*TASK TO COMPLETE:* Write out, please, each line from the one containing "проектов на предмет применения в них" to the final line of the data, both included, exactly and without pictures.

*SUPPLIED RECORDS:*
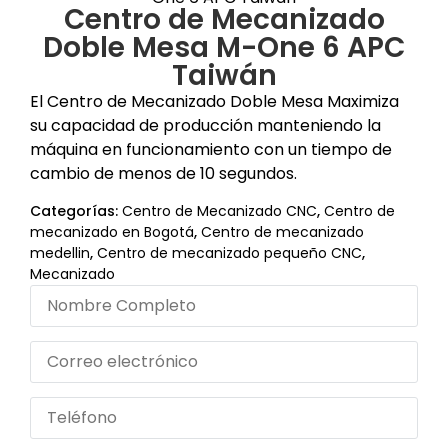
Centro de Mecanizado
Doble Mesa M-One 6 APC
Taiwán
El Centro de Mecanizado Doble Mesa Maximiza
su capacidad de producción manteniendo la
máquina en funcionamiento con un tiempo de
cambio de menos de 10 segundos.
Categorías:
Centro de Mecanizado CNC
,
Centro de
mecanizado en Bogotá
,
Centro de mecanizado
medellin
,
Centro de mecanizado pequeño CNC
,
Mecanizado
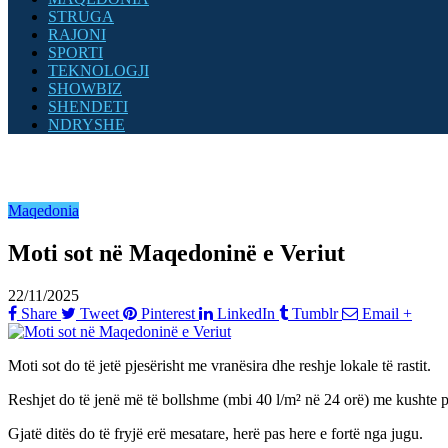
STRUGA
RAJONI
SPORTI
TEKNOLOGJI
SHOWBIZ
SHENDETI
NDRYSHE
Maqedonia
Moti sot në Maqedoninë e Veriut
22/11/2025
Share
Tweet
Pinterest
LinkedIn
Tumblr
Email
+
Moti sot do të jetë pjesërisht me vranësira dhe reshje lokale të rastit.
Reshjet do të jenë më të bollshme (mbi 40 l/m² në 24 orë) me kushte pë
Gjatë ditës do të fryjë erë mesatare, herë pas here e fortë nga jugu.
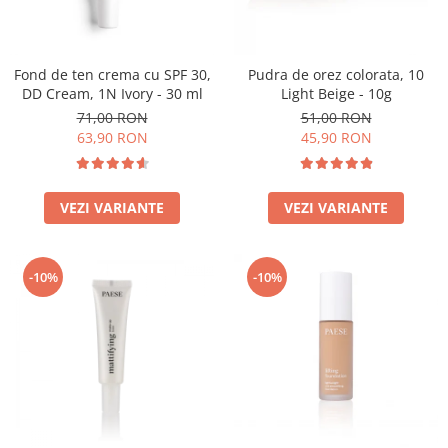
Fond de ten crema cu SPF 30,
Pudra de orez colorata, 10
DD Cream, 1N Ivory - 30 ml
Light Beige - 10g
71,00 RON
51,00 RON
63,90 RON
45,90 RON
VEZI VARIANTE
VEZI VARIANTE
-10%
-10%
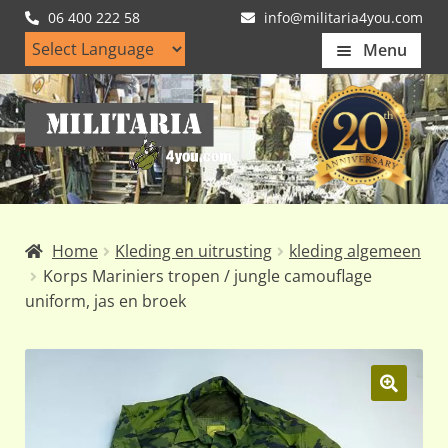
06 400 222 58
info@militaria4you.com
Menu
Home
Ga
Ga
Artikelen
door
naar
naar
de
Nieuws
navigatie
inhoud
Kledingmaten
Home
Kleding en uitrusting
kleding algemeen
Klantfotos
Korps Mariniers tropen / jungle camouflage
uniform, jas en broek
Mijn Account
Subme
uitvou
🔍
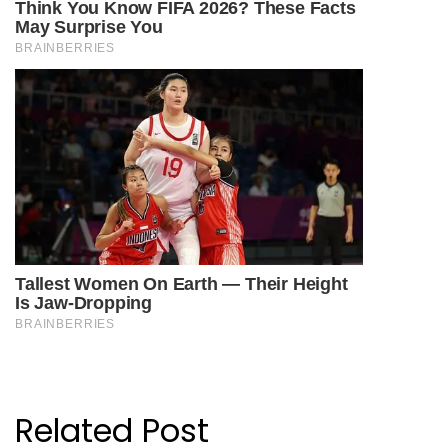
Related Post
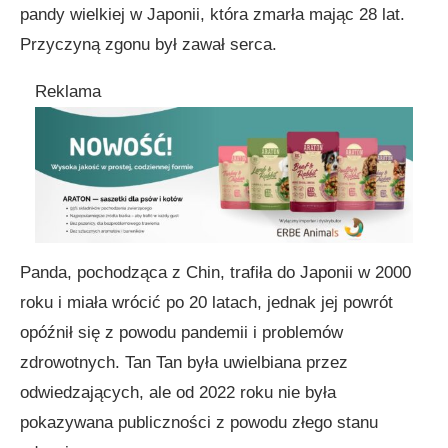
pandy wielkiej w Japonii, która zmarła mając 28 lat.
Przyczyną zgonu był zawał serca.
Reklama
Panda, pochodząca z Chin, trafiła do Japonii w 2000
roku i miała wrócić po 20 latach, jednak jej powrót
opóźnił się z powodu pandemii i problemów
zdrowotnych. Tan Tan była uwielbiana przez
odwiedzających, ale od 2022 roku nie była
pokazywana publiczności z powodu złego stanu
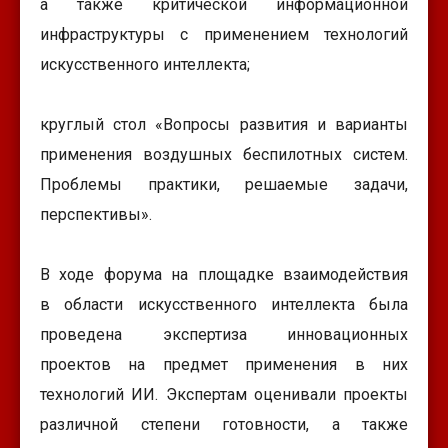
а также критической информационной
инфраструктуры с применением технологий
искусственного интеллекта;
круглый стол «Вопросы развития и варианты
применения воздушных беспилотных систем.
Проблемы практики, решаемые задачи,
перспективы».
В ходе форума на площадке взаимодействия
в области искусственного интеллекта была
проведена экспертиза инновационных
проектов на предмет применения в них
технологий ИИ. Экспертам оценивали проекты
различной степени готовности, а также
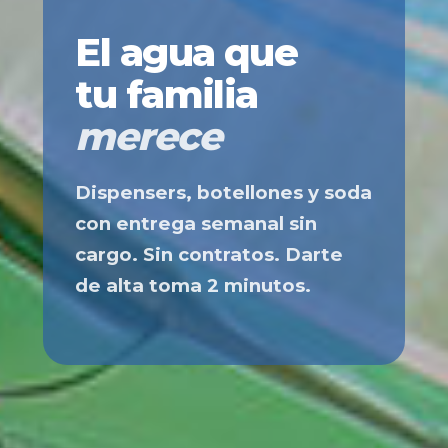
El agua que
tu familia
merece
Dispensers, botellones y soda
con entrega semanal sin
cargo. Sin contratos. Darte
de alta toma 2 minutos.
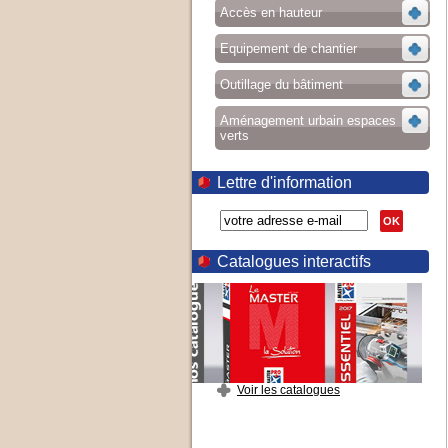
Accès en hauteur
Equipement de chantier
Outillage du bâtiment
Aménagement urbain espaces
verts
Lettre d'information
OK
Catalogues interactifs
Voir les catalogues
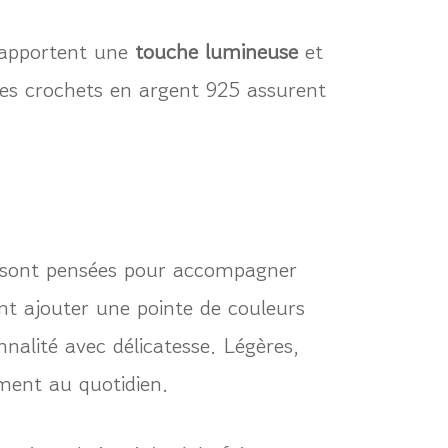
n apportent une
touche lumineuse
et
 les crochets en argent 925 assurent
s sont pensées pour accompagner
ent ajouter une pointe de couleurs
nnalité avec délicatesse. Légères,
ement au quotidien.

*TASK OUTPUT:*
проектов на предмет применения в них
технологий ИИ. Экспертам оценивали проекты
различной степени готовности, а также
El agua que
tu familia
merece
Dispensers, botellones y soda
con entrega semanal sin
cargo. Sin contratos. Darte
de alta toma 2 minutos.
Accès en hauteur
Equipement de chantier
Outillage du bâtiment
Aménagement urbain espaces
verts
Lettre d'information
OK
Catalogues interactifs
Voir les catalogues
n apportent une
touche lumineuse
et
 les crochets en argent 925 assurent
s sont pensées pour accompagner
ent ajouter une pointe de couleurs
nnalité avec délicatesse. Légères,
ement au quotidien.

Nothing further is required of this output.